* **Exercise**
If a line in the data below contains the word "information", copy it out.

>>>>>

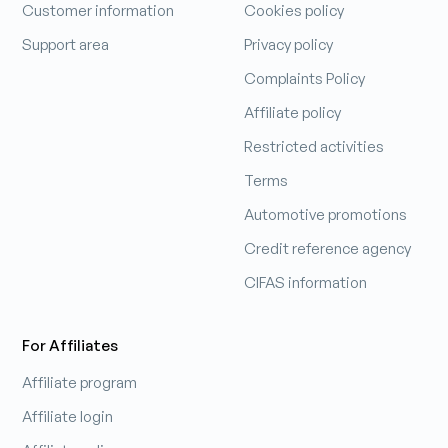
Customer information
Cookies policy
Support area
Privacy policy
Complaints Policy
Affiliate policy
Restricted activities
Terms
Automotive promotions
Credit reference agency
CIFAS information
For Affiliates
Affiliate program
Affiliate login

<<<<<

* **Response area**
Customer information
CIFAS information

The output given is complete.